Stored items from a collection
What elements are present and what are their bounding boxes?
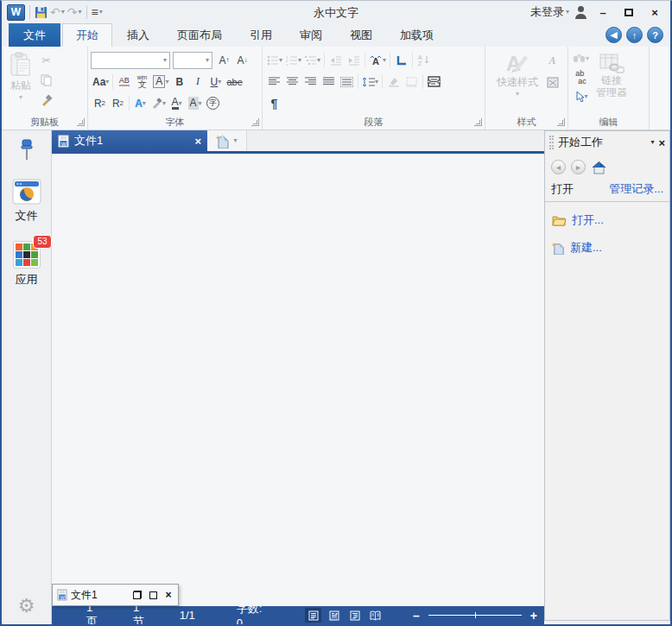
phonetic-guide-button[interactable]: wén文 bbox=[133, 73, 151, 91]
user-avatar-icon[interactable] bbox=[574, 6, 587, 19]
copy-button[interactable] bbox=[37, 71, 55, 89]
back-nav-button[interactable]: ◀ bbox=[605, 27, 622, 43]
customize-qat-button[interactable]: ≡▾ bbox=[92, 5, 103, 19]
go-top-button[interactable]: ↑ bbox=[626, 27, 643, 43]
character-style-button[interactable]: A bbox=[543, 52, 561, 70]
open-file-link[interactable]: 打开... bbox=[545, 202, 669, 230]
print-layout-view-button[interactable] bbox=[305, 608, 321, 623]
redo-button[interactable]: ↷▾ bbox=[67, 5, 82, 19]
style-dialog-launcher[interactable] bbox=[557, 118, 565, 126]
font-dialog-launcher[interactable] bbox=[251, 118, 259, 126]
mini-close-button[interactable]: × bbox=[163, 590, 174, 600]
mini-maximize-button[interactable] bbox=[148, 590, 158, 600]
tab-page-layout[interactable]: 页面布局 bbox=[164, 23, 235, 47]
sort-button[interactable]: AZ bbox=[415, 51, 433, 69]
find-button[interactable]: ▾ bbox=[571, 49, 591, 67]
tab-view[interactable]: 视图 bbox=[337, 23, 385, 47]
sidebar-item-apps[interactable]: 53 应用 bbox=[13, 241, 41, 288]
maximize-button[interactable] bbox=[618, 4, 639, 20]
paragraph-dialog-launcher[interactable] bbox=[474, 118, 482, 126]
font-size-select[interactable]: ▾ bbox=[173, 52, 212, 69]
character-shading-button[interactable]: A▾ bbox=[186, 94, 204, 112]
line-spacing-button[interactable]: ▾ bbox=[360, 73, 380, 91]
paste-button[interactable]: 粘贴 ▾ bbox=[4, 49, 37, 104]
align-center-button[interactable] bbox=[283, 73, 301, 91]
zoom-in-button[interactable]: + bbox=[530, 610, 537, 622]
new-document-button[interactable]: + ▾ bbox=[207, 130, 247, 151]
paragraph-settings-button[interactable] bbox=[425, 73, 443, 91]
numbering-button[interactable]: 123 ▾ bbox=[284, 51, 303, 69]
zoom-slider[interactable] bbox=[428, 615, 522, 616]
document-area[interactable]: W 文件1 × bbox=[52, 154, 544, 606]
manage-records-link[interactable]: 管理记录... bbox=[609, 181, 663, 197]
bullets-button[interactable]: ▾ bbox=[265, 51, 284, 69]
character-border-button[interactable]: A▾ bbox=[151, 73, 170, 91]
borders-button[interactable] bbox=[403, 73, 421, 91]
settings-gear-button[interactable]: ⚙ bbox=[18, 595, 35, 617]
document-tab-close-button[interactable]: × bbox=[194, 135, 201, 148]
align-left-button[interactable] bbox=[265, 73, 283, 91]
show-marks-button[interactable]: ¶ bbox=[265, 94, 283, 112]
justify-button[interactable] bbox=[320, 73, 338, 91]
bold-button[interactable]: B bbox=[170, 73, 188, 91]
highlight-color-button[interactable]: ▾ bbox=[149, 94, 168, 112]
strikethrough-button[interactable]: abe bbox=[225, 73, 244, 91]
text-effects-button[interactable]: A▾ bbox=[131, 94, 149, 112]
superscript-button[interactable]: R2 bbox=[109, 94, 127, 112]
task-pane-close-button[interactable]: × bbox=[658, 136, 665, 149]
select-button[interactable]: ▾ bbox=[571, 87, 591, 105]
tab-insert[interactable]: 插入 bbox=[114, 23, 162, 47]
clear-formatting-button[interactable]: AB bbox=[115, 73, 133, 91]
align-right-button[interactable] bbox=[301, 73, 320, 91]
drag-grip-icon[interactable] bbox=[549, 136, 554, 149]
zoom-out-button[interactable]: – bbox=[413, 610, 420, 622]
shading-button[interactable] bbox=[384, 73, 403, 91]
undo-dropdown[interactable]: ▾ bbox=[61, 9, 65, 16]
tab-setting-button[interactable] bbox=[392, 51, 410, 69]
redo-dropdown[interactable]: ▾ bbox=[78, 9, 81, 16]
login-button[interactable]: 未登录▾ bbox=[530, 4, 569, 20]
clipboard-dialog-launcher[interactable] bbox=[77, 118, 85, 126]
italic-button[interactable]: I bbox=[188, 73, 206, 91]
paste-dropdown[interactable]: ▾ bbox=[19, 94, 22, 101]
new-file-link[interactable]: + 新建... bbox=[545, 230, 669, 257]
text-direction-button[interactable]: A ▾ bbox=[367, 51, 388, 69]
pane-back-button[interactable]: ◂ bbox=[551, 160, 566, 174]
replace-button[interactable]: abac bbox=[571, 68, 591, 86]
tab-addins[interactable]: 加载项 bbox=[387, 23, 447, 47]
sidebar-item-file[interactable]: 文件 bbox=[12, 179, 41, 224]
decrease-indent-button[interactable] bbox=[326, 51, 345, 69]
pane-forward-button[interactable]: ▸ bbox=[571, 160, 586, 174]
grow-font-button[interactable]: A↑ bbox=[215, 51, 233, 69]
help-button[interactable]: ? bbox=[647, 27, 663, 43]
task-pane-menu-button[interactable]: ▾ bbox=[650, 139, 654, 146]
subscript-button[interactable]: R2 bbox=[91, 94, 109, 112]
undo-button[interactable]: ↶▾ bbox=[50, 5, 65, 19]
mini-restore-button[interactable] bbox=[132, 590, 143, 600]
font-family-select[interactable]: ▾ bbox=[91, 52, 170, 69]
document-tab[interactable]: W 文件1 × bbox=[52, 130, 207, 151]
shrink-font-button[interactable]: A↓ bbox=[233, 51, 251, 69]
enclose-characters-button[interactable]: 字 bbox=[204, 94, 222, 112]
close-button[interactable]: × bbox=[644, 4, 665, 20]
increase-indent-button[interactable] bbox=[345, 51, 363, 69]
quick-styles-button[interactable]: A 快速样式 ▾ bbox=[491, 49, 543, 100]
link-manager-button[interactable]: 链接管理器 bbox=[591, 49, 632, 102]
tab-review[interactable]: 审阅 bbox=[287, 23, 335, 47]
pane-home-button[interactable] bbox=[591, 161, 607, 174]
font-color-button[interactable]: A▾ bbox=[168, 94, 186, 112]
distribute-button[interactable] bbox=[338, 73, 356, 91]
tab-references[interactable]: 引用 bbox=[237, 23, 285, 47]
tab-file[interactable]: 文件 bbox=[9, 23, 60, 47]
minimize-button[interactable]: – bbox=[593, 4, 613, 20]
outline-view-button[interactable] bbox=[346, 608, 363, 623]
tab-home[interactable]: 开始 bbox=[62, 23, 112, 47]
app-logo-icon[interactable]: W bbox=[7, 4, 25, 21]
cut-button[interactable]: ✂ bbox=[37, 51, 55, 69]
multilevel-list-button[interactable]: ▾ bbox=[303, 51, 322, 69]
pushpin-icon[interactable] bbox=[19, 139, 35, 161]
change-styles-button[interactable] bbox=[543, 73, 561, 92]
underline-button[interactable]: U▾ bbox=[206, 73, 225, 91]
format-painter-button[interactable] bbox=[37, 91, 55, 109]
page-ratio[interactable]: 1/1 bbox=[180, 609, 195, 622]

◆ WHAT YOU SHOULD DO
Omit the pictures and write out the remaining data exactly.

◆ RESULT OF THIS TASK
What elements are present and what are their bounding boxes?
phonetic-guide-button[interactable]: wén文 bbox=[133, 73, 151, 91]
user-avatar-icon[interactable] bbox=[574, 6, 587, 19]
copy-button[interactable] bbox=[37, 71, 55, 89]
back-nav-button[interactable]: ◀ bbox=[605, 27, 622, 43]
customize-qat-button[interactable]: ≡▾ bbox=[92, 5, 103, 19]
go-top-button[interactable]: ↑ bbox=[626, 27, 643, 43]
character-style-button[interactable]: A bbox=[543, 52, 561, 70]
open-file-link[interactable]: 打开... bbox=[545, 202, 669, 230]
print-layout-view-button[interactable] bbox=[305, 608, 321, 623]
redo-button[interactable]: ↷▾ bbox=[67, 5, 82, 19]
style-dialog-launcher[interactable] bbox=[557, 118, 565, 126]
font-dialog-launcher[interactable] bbox=[251, 118, 259, 126]
mini-close-button[interactable]: × bbox=[163, 590, 174, 600]
mini-maximize-button[interactable] bbox=[148, 590, 158, 600]
tab-page-layout[interactable]: 页面布局 bbox=[164, 23, 235, 47]
sort-button[interactable]: AZ bbox=[415, 51, 433, 69]
find-button[interactable]: ▾ bbox=[571, 49, 591, 67]
tab-view[interactable]: 视图 bbox=[337, 23, 385, 47]
sidebar-item-apps[interactable]: 53 应用 bbox=[13, 241, 41, 288]
maximize-button[interactable] bbox=[618, 4, 639, 20]
paragraph-dialog-launcher[interactable] bbox=[474, 118, 482, 126]
font-size-select[interactable]: ▾ bbox=[173, 52, 212, 69]
character-shading-button[interactable]: A▾ bbox=[186, 94, 204, 112]
line-spacing-button[interactable]: ▾ bbox=[360, 73, 380, 91]
paste-button[interactable]: 粘贴 ▾ bbox=[4, 49, 37, 104]
align-center-button[interactable] bbox=[283, 73, 301, 91]
zoom-in-button[interactable]: + bbox=[530, 610, 537, 622]
new-document-button[interactable]: + ▾ bbox=[207, 130, 247, 151]
paragraph-settings-button[interactable] bbox=[425, 73, 443, 91]
numbering-button[interactable]: 123 ▾ bbox=[284, 51, 303, 69]
zoom-slider[interactable] bbox=[428, 615, 522, 616]
document-area[interactable]: W 文件1 × bbox=[52, 154, 544, 606]
manage-records-link[interactable]: 管理记录... bbox=[609, 181, 663, 197]
bullets-button[interactable]: ▾ bbox=[265, 51, 284, 69]
character-border-button[interactable]: A▾ bbox=[151, 73, 170, 91]
borders-button[interactable] bbox=[403, 73, 421, 91]
settings-gear-button[interactable]: ⚙ bbox=[18, 595, 35, 617]
document-tab-close-button[interactable]: × bbox=[194, 135, 201, 148]
align-left-button[interactable] bbox=[265, 73, 283, 91]
show-marks-button[interactable]: ¶ bbox=[265, 94, 283, 112]
justify-button[interactable] bbox=[320, 73, 338, 91]
bold-button[interactable]: B bbox=[170, 73, 188, 91]
highlight-color-button[interactable]: ▾ bbox=[149, 94, 168, 112]
strikethrough-button[interactable]: abe bbox=[225, 73, 244, 91]
text-effects-button[interactable]: A▾ bbox=[131, 94, 149, 112]
superscript-button[interactable]: R2 bbox=[109, 94, 127, 112]
task-pane-close-button[interactable]: × bbox=[658, 136, 665, 149]
select-button[interactable]: ▾ bbox=[571, 87, 591, 105]
tab-insert[interactable]: 插入 bbox=[114, 23, 162, 47]
clear-formatting-button[interactable]: AB bbox=[115, 73, 133, 91]
align-right-button[interactable] bbox=[301, 73, 320, 91]
drag-grip-icon[interactable] bbox=[549, 136, 554, 149]
zoom-out-button[interactable]: – bbox=[413, 610, 420, 622]
shading-button[interactable] bbox=[384, 73, 403, 91]
undo-dropdown[interactable]: ▾ bbox=[61, 9, 65, 16]
tab-setting-button[interactable] bbox=[392, 51, 410, 69]
redo-dropdown[interactable]: ▾ bbox=[78, 9, 81, 16]
login-button[interactable]: 未登录▾ bbox=[530, 4, 569, 20]
clipboard-dialog-launcher[interactable] bbox=[77, 118, 85, 126]
italic-button[interactable]: I bbox=[188, 73, 206, 91]
paste-dropdown[interactable]: ▾ bbox=[19, 94, 22, 101]
new-file-link[interactable]: + 新建... bbox=[545, 230, 669, 257]
text-direction-button[interactable]: A ▾ bbox=[367, 51, 388, 69]
pane-back-button[interactable]: ◂ bbox=[551, 160, 566, 174]
replace-button[interactable]: abac bbox=[571, 68, 591, 86]
tab-addins[interactable]: 加载项 bbox=[387, 23, 447, 47]
sidebar-item-file[interactable]: 文件 bbox=[12, 179, 41, 224]
decrease-indent-button[interactable] bbox=[326, 51, 345, 69]
pane-forward-button[interactable]: ▸ bbox=[571, 160, 586, 174]
grow-font-button[interactable]: A↑ bbox=[215, 51, 233, 69]
help-button[interactable]: ? bbox=[647, 27, 663, 43]
task-pane-menu-button[interactable]: ▾ bbox=[650, 139, 654, 146]
subscript-button[interactable]: R2 bbox=[91, 94, 109, 112]
undo-button[interactable]: ↶▾ bbox=[50, 5, 65, 19]
mini-restore-button[interactable] bbox=[132, 590, 143, 600]
font-family-select[interactable]: ▾ bbox=[91, 52, 170, 69]
document-tab[interactable]: W 文件1 × bbox=[52, 130, 207, 151]
shrink-font-button[interactable]: A↓ bbox=[233, 51, 251, 69]
enclose-characters-button[interactable]: 字 bbox=[204, 94, 222, 112]
close-button[interactable]: × bbox=[644, 4, 665, 20]
increase-indent-button[interactable] bbox=[345, 51, 363, 69]
quick-styles-button[interactable]: A 快速样式 ▾ bbox=[491, 49, 543, 100]
link-manager-button[interactable]: 链接管理器 bbox=[591, 49, 632, 102]
tab-review[interactable]: 审阅 bbox=[287, 23, 335, 47]
pane-home-button[interactable] bbox=[591, 161, 607, 174]
font-color-button[interactable]: A▾ bbox=[168, 94, 186, 112]
distribute-button[interactable] bbox=[338, 73, 356, 91]
tab-references[interactable]: 引用 bbox=[237, 23, 285, 47]
tab-file[interactable]: 文件 bbox=[9, 23, 60, 47]
minimize-button[interactable]: – bbox=[593, 4, 613, 20]
outline-view-button[interactable] bbox=[346, 608, 363, 623]
tab-home[interactable]: 开始 bbox=[62, 23, 112, 47]
app-logo-icon[interactable]: W bbox=[7, 4, 25, 21]
cut-button[interactable]: ✂ bbox=[37, 51, 55, 69]
multilevel-list-button[interactable]: ▾ bbox=[303, 51, 322, 69]
pushpin-icon[interactable] bbox=[19, 139, 35, 161]
change-styles-button[interactable] bbox=[543, 73, 561, 92]
underline-button[interactable]: U▾ bbox=[206, 73, 225, 91]
format-painter-button[interactable] bbox=[37, 91, 55, 109]
page-ratio[interactable]: 1/1 bbox=[180, 609, 195, 622]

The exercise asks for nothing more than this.